Most people detest conflict in the workplace. And when it culminates or manifests via an employee outburst, it can drain morale and even lead to legal headaches. These situations often result in employee discipline, but a recent decision from a federal court affirming a National Labor Relations Board (NLRB) ruling illustrates landmines that employers — both union and non-union — need to be mindful of when these types of situations arise.
At issue in the case was a weapons instructor for a security company. He was responsible for training workers in the use of firearms among other devices, including at a firing range. The employee had raised various workplace safety complaints. In one instance, at the start of the COVID pandemic, he raised concerns regarding a prohibition on certain protective equipment.
Subsequently, the instructor — along with some co-workers — raised concerns about bullets ricocheting back toward shooters. According to the court opinion, some bullet fragments had actually struck some people as a result.
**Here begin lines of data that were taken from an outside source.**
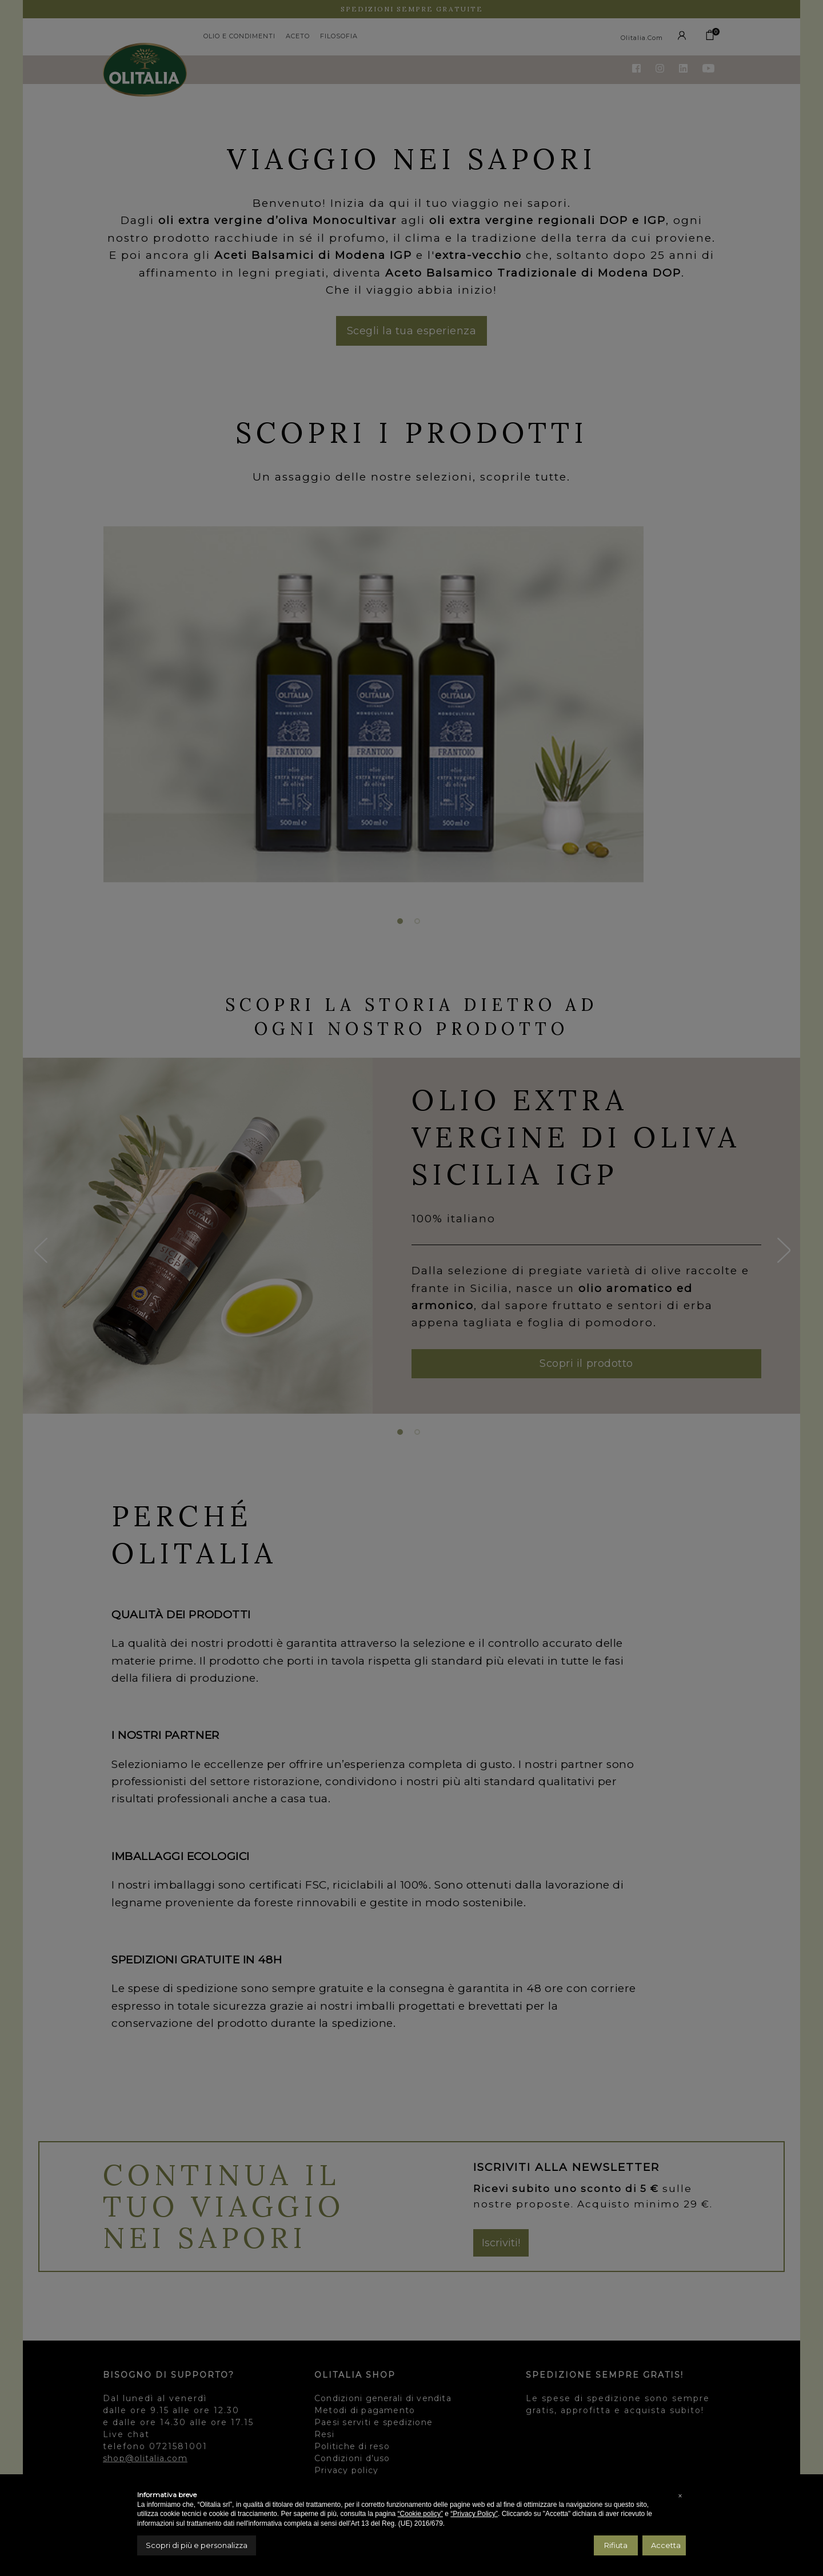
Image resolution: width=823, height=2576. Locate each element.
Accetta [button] (666, 2545)
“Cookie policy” (420, 2514)
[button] (680, 2496)
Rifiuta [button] (616, 2545)
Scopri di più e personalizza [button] (196, 2545)
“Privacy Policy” (474, 2514)
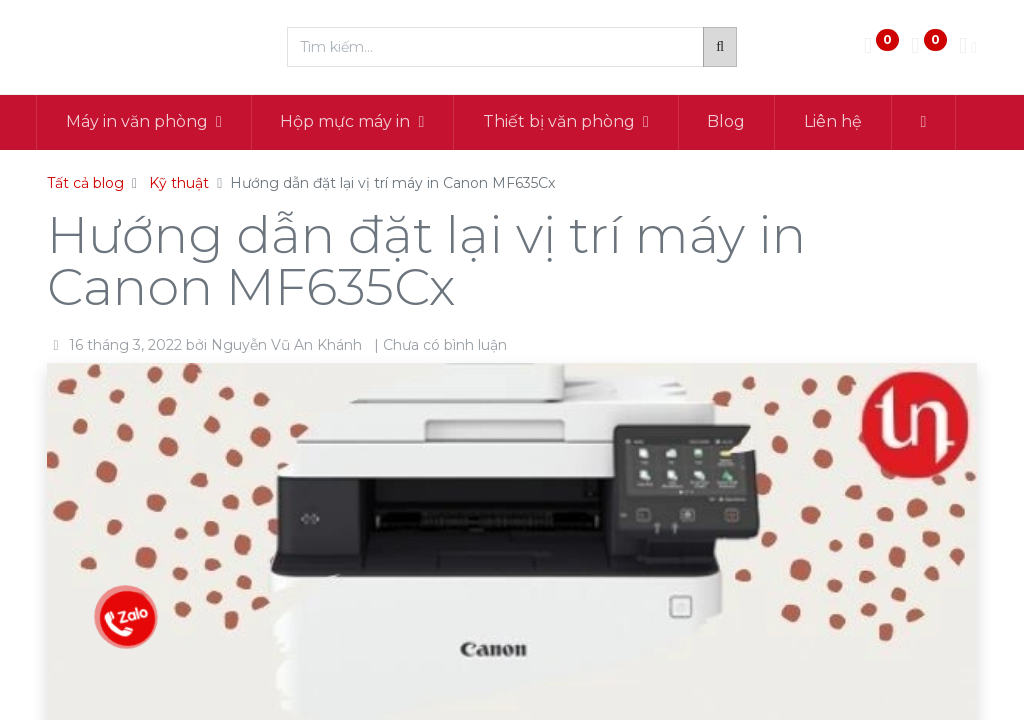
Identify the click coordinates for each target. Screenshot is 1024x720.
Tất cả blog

When the ricochet problem continued, during a meeting with management, the employee had an outburst, raised his voice, and exclaimed that the company's response was “bullsh*t.” The company terminated the worker based on this incident.
The employee filed a charge with the NLRB arguing that his workplace complaints constituted protected activity and that his discharge was the result of unlawful retaliation. The NLRB agreed with the worker and ordered him reinstated. The company appealed to the Forth Circuit Court of Appeals and the federal court affirmed the NLRB's order.
The court noted, “The actions taken by [employee] in response to his concerns about workplace safety demonstrate the importance of the NLRA's protection of those engaged in concerted activity.” In other words, the court agreed the complaints were protected and that the termination amounted to unlawful retaliation. The employer raised some arguments about the instructor being a “manager” exempt from coverage under the National Labor Relation Act (NLRA), but the court rejected them.
This case serves as an important reminder to companies that if an employee has engaged in “protected activity” (i.e., concerted activity) under the NLRA, the NLRB (and, as demonstrated here, federal courts) will give employees some leeway in terms of outbursts — including the use of profane or even abusive language. Accordingly, employers should tread cautiously when evaluating how to handle such instances in the workplace, or they may find themselves stuck in a bunch of bull pucky.